KU links: Professor sticks up for Neanderthals in NYT; blogging Topeka high-schooler picks Yale over KU

Surely you don’t have too much time to waste with the end of the KU semester approaching, so we’ll get right on with your weekly-or-so roundup of KU news and mentions from around the Internet:

We finally have a verdict from Topeka high-schooler Leobardo Espinoza Jr., who was offered a full-ride scholarship to KU while blogging about his college choice for The New York Times. And … he’s going to Yale. You can read more about it in his post. One interesting thing Espinoza did while trying to decide between his two final choices: He sent an email to one faculty member at each school and waited to see how quick and how in-depth their responses would be.

• David Frayer, a KU professor of anthropology, wrote this New York Times op-ed about Neanderthals, who he says have unfairly gotten a bad rap over the years.

• A KU official shared some comments with Inside Higher Ed for this story about the Voluntary System of Accountability, which is a cooperative effort among universities to share information about themselves, at collegeportraits.org. One category of information those universities can share is data on how much students are learning, but the story says the possible testing metrics offered for universities to use in that area have been criticized by people who say they don’t accurately show what students are getting out of college. Paul Klute, a special assistant to the vice provost for academic affairs, says in the story that KU had declined so far to post student learning data on its College Portrait page, but some new rubrics now are available. (The story is pretty lengthy, technical and chock full o’ acronyms.)

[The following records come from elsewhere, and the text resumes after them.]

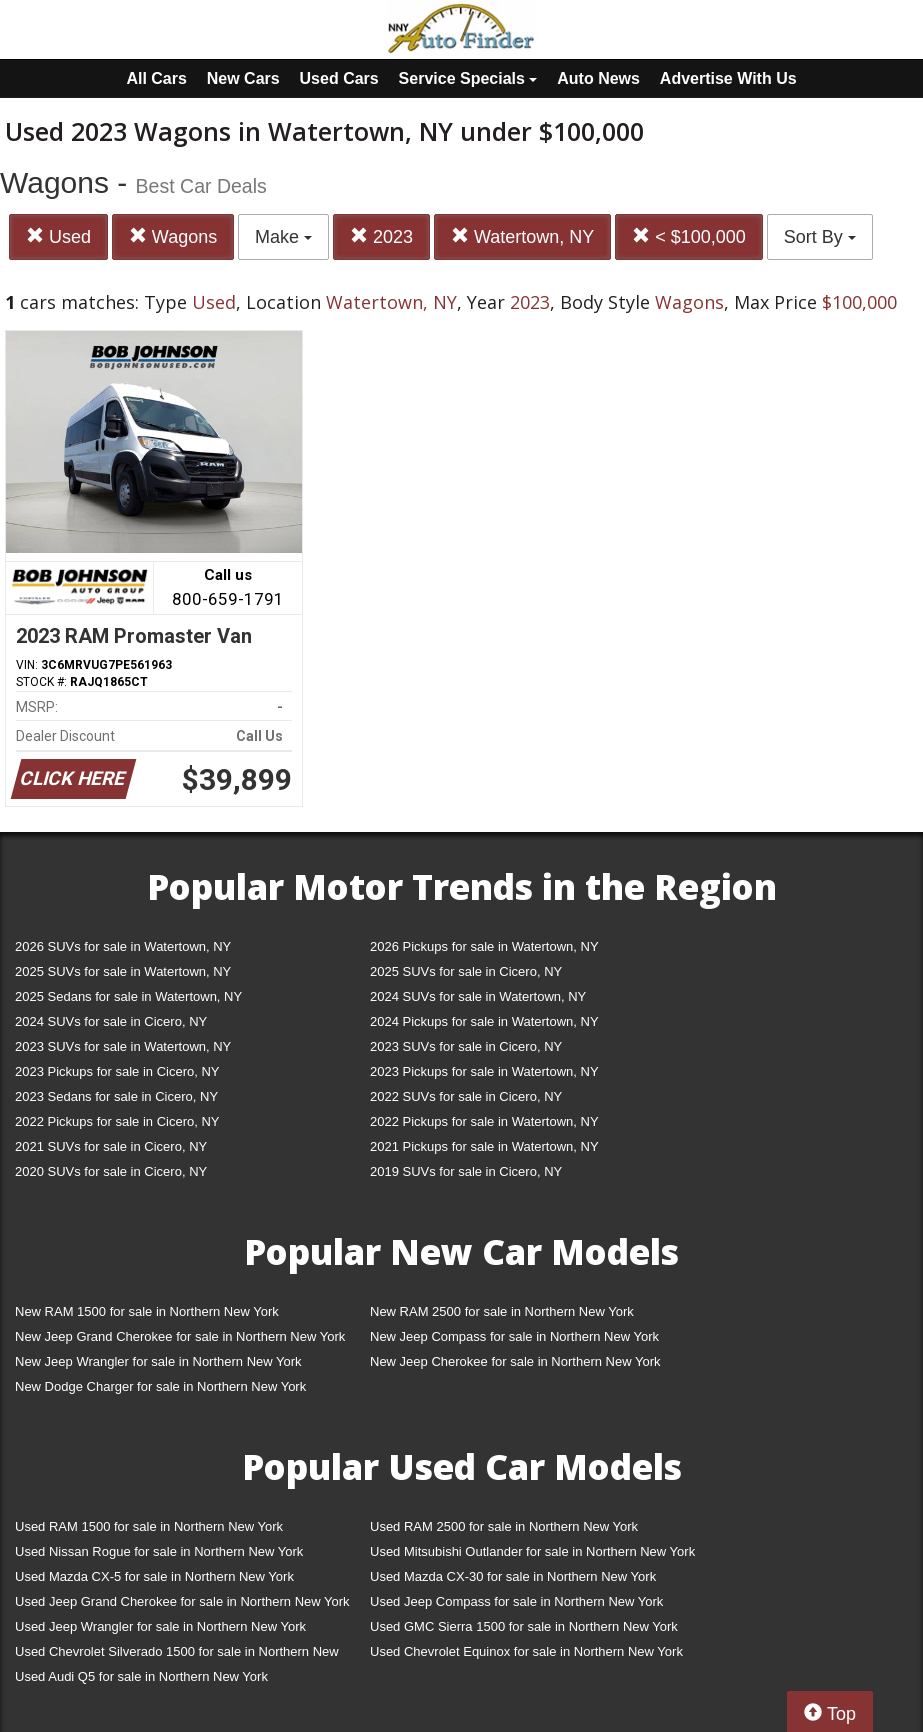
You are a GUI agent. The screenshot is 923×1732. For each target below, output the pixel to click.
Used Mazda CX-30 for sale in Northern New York (513, 1576)
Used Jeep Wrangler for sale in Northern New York (160, 1626)
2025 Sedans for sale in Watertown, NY (128, 996)
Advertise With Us (728, 78)
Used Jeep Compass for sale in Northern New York (516, 1601)
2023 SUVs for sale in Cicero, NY (466, 1046)
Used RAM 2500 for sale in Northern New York (504, 1526)
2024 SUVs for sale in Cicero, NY (111, 1021)
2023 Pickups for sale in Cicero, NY (117, 1071)
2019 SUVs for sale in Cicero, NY (466, 1171)
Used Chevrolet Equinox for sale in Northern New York (526, 1651)
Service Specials (468, 78)
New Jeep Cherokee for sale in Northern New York (515, 1361)
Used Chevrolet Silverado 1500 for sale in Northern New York (177, 1655)
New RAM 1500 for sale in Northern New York (147, 1311)
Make (283, 237)
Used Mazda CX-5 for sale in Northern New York (154, 1576)
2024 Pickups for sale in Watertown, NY (484, 1021)
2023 (381, 236)
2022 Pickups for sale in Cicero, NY (117, 1121)
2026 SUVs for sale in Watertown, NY (123, 946)
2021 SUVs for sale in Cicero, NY (111, 1146)
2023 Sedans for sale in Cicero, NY (116, 1096)
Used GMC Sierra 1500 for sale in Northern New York (524, 1626)
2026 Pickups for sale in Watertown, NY (484, 946)
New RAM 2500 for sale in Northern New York (502, 1311)
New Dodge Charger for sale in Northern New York (160, 1386)
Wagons (173, 236)
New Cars (243, 78)
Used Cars (339, 78)
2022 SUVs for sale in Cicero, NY (466, 1096)
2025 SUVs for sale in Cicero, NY (466, 971)
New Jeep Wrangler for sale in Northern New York (158, 1361)
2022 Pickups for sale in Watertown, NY (484, 1121)
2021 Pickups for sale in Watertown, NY (484, 1146)
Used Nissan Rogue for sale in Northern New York (159, 1551)
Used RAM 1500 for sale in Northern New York (149, 1526)
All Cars (156, 78)
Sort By (820, 237)
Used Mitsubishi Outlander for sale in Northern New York (532, 1551)
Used (58, 236)
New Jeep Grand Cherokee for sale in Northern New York (180, 1336)
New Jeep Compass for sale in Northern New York (514, 1336)
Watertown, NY (522, 236)
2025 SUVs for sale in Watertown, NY (123, 971)
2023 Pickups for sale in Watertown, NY (484, 1071)
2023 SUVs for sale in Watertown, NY (123, 1046)
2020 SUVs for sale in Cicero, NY (111, 1171)
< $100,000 (689, 236)
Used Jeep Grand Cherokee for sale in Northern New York (182, 1601)
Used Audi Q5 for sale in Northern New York (141, 1676)
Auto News (598, 78)
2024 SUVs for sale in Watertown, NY (478, 996)
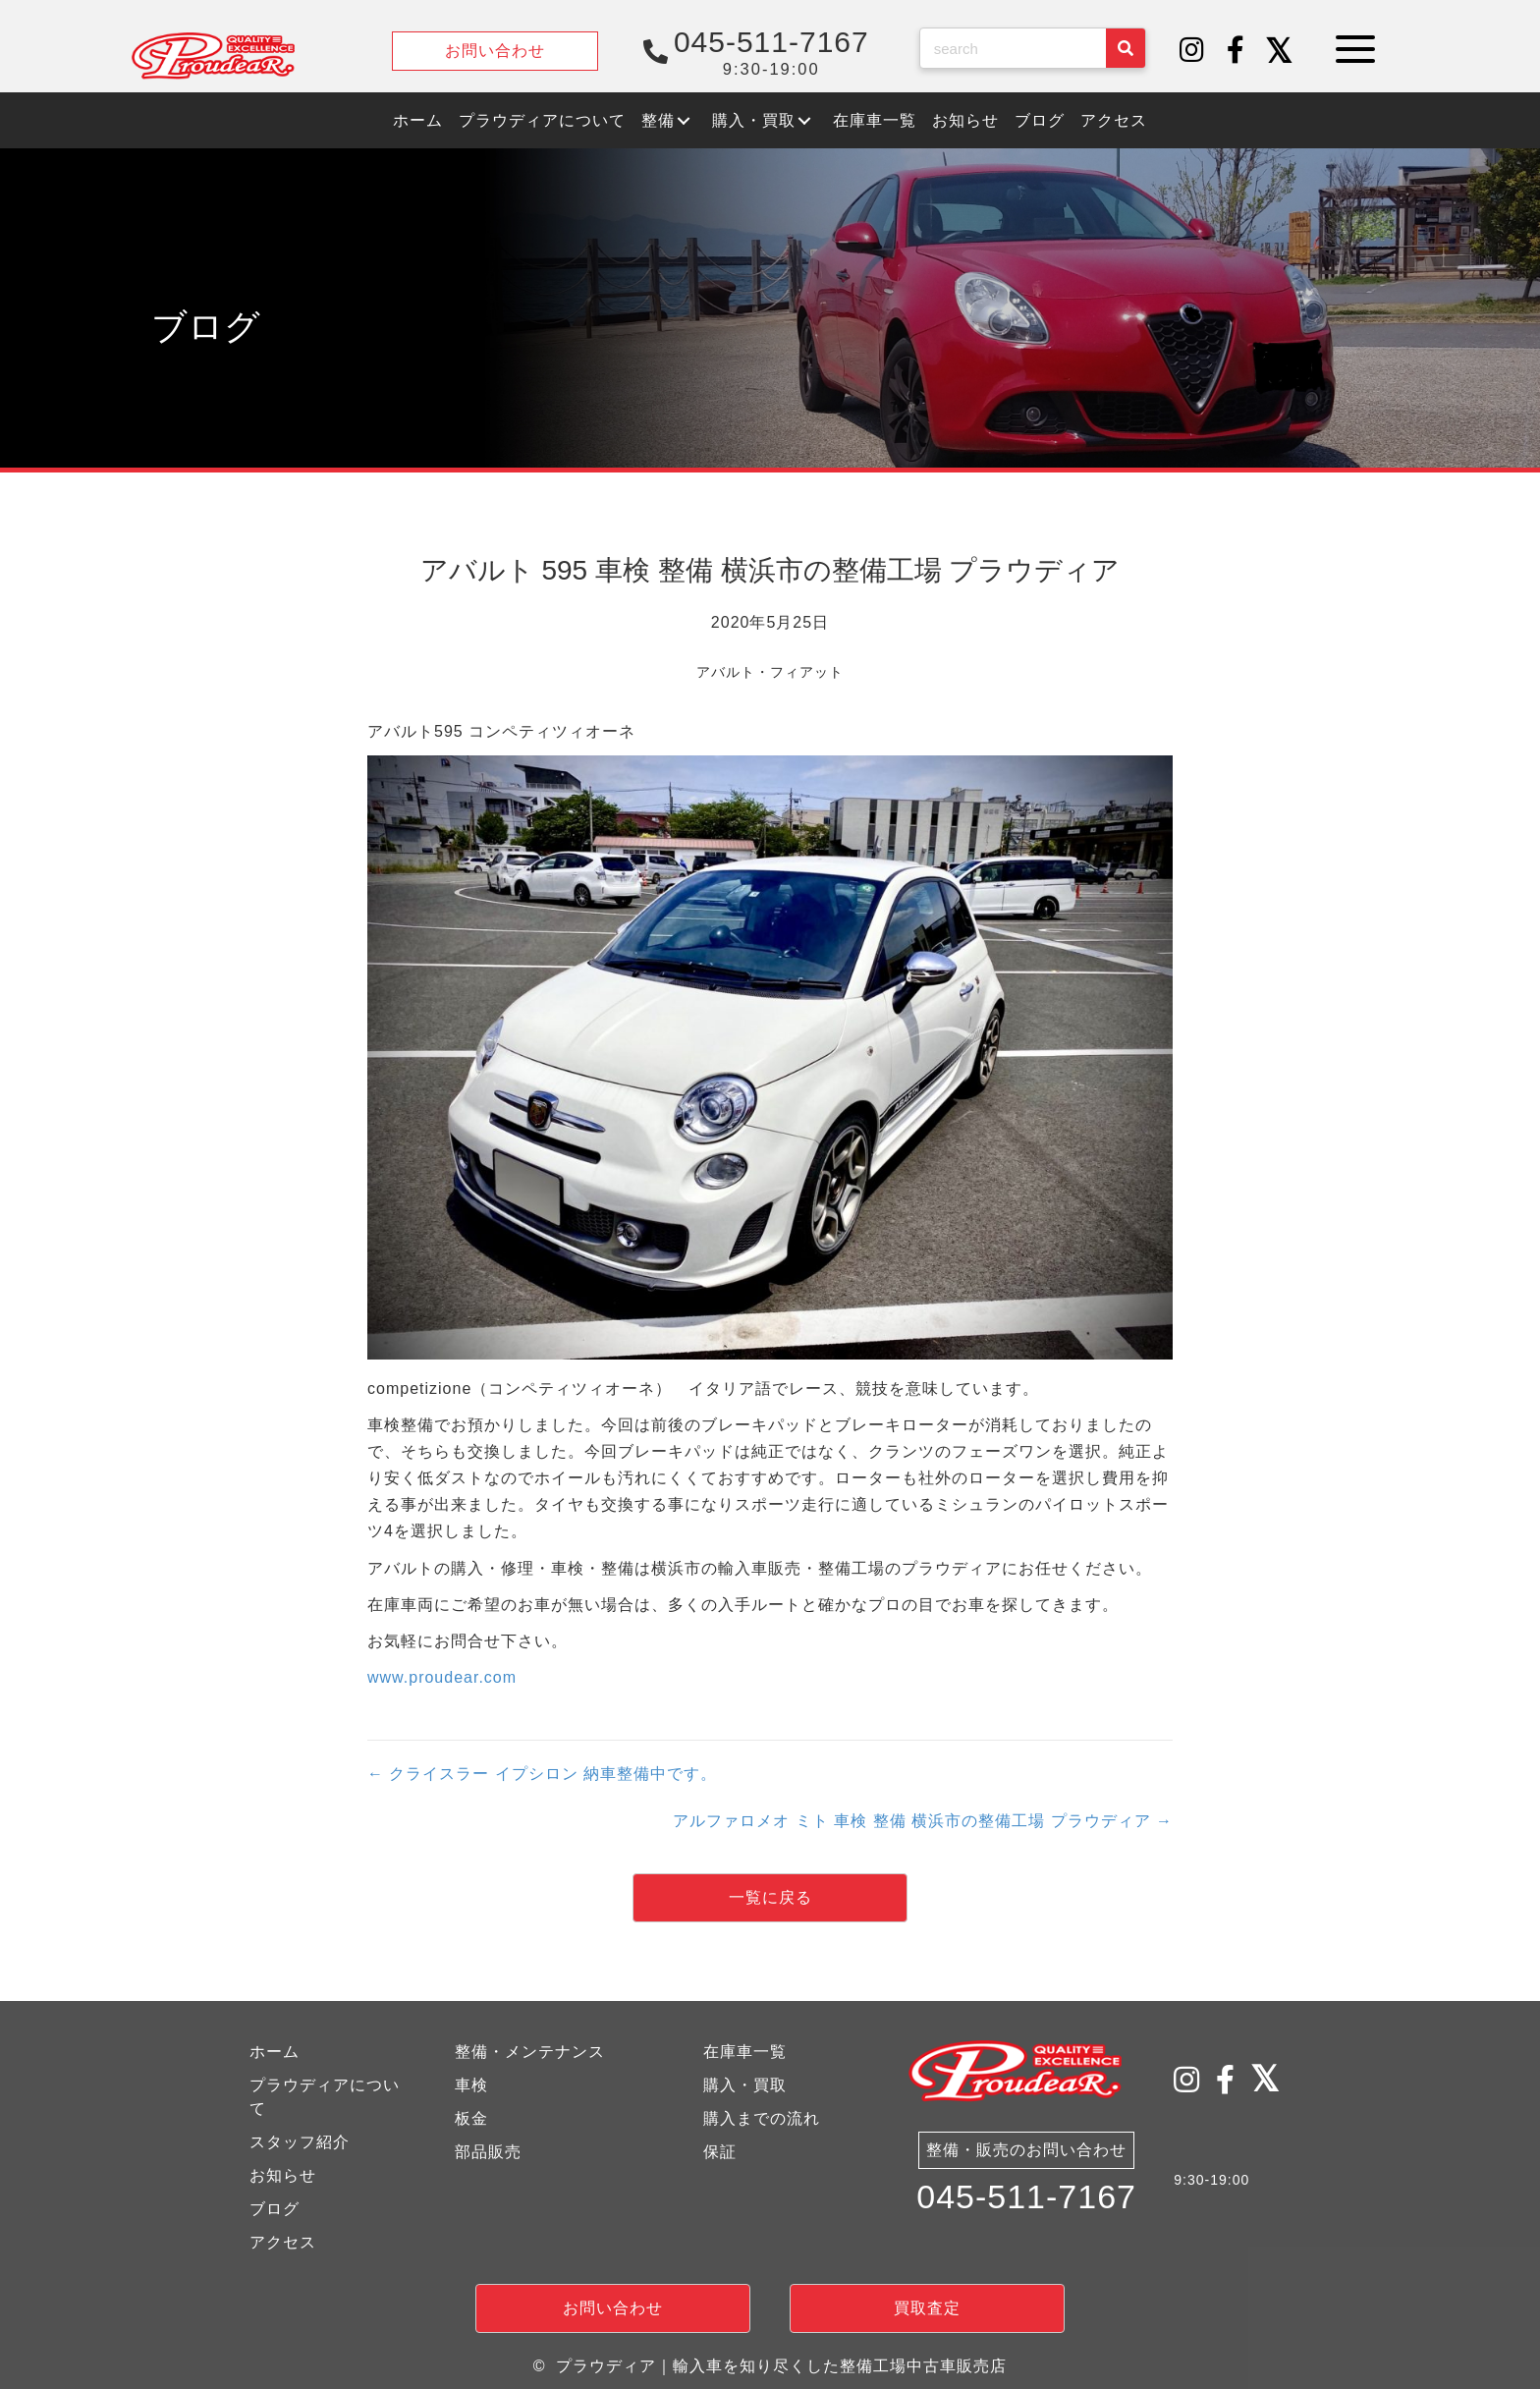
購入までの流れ (761, 2118)
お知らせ (282, 2175)
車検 (471, 2085)
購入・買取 (745, 2085)
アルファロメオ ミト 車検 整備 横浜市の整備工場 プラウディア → (923, 1820)
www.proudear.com (442, 1677)
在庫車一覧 (745, 2051)
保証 (720, 2151)
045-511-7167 (1026, 2198)
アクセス (282, 2242)
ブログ (274, 2208)
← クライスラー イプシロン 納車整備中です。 (542, 1773)
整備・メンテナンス (530, 2051)
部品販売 (488, 2151)
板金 (471, 2118)
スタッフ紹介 (299, 2142)
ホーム (274, 2051)
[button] (1192, 51)
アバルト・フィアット (770, 672)
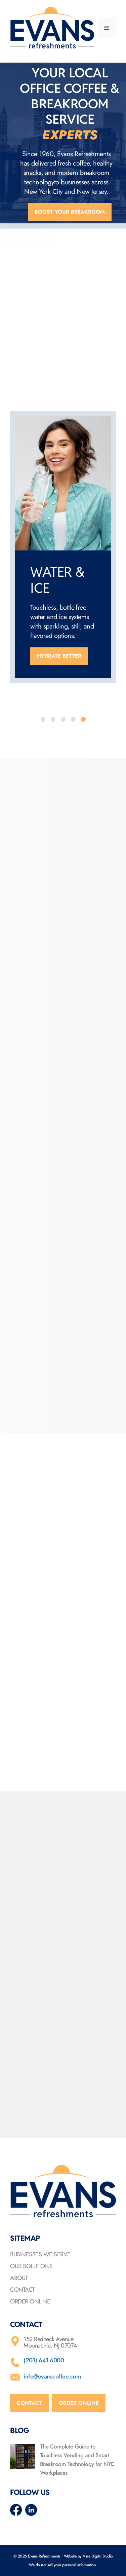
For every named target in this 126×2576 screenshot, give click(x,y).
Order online (79, 2403)
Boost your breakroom (70, 212)
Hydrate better (59, 656)
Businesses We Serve (40, 2254)
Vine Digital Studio (98, 2556)
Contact (22, 2289)
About (19, 2278)
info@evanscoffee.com (52, 2376)
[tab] (43, 719)
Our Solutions (31, 2266)
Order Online (30, 2301)
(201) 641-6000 (44, 2360)
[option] (63, 547)
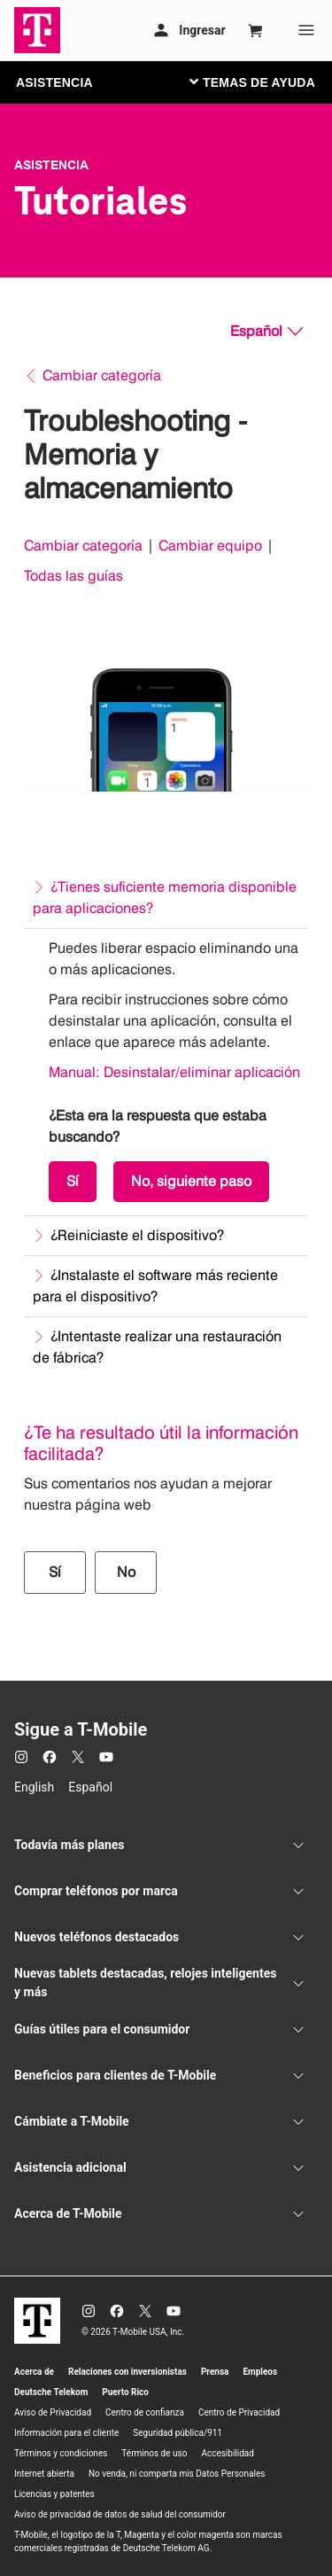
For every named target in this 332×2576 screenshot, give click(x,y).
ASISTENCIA (54, 82)
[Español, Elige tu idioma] (266, 331)
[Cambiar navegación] (265, 81)
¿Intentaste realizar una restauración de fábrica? (157, 1347)
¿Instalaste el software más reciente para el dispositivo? (155, 1286)
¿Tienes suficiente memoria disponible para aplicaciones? (165, 897)
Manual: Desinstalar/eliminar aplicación (174, 1072)
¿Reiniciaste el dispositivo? (137, 1235)
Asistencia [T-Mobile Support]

I poked around the KU College Portrait and found a few interesting things — for instance, a listing of the most common areas of study for KU bachelor’s degree recipients as of 2011-12. (Business is tops, followed by journalism and engineering.)

• David Cateforis, a KU professor of art history, shared with the Kansas City Star his disappointment at the closing of a KC art gallery.

• The Huffington Post talked with Charles Greenwood, director of KU’s Juniper Gardens Children’s Project in Kansas City, Kan., about how the federal budget sequester is affecting the research work there. We talked with him about that same subject a couple months back.

• Mashable reported on some KU Medical Center research that found that the online virtual-reality community Second Life could be used as a tool to lose or maintain weight.

• In case you were curious, former KU provost Richard Lariviere did not exactly take an easy job when he became the president and CEO of Chicago’s Field Museum last year. The Chicago Sun-Times reported on the financial troubles Lariviere inherited and how he’s trying to overcome them.

• KU’s Dining Services has a blog post outlining some of the changes in store for Mrs. E’s, the main dining facility for the residence halls up on Daisy Hill, after renovations are completed this summer. Look for more on that in our KU Today edition that will come out in August.